MSI-H and HRD are mutually exclusive phenomena. (A) HRD (gLOH ≥ 16%) and MSI-H were mutually exclusive in a pan-cancer analysis. (B) Volcano plot examining mutual exclusivity patterns across disease groups; log2 ORs were capped at ±10, and P values were capped at 1E-15. P values were multiple hypothesis corrected. (C) BRCA1/BRCA2 mutation prevalence binned on the basis of sample TMB (orange line). Predicted monoallelic (red) and biallelic (blue) BRCAm prevalence was plotted on the same axes. (D) Fraction of BRCAm predicted as monoallelic (red) and biallelic (blue) in each TMB bin; analyses were limited to samples where allelic status could be determined. (E) gLOH distribution for biallelic BRCAm, monoallelic BRCAm, and BRCA1/2 wild-type samples in each TMB bin. CRC, colorectal cancer; CUP, carcinoma of unknown primary; gLOH, genome-wide loss of heterozygosity; HRD, homologous recombination deficiency; MSI-H, microsatellite instability high; NSCLC, non–small-cell lung cancer; OR, odds ratio; TMB, tumor mutational burden.
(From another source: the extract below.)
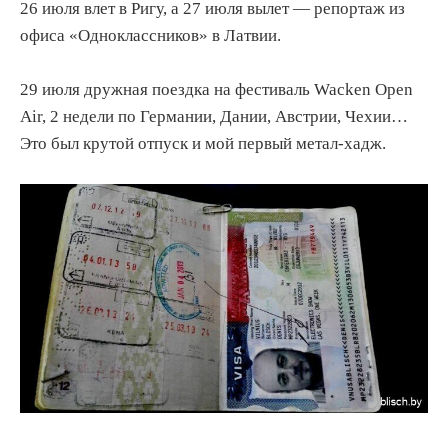
26 июля влет в Ригу, а 27 июля вылет — репортаж из
офиса «Одноклассников» в Латвии.
29 июля дружная поездка на фестиваль Wacken Open
Air, 2 недели по Германии, Дании, Австрии, Чехии…
Это был крутой отпуск и мой первый метал-хадж.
MSI leads to the accumulation of numerous genome-wide mutations, particularly insertion/deletion events and to a high TMB (median 31.3 muts/Mb in MSI-H) compared with 3.8 muts/Mb for MS-stable samples. We hypothesized that the higher prevalence of BRCAm was a result of accumulated bystander mutations in the context of high TMB. Consistent with this hypothesis, BRCAm frequency increased in a stepwise fashion with increasing TMB strata (Fig 1C), with BRCAm occurring in 8.8% of cases with TMB 30-40 muts/Mb and in 18.4% of cases with TMB > 70 muts/Mb. Similar results were observed in MS-stable samples, with elevated rates of BRCAm in higher TMB strata (Appendix Fig A1) and APC, another tumor suppressor gene (Appendix Fig A2). In these higher TMB cases, a larger relative proportion of BRCA alterations were monoallelic, implying they are likely bystander mutations (Figs 1C and 1D). Monoallelic alterations were linked to TMB (Spearman rho = 0.98) while biallelic mutation frequency remained stable (Spearman rho = 0.12). Across TMB strata and diseases, monoallelic BRCAm were associated with low gLOH scores (Fig 1E; Appendix Fig A3), suggesting that they do not result in HRD.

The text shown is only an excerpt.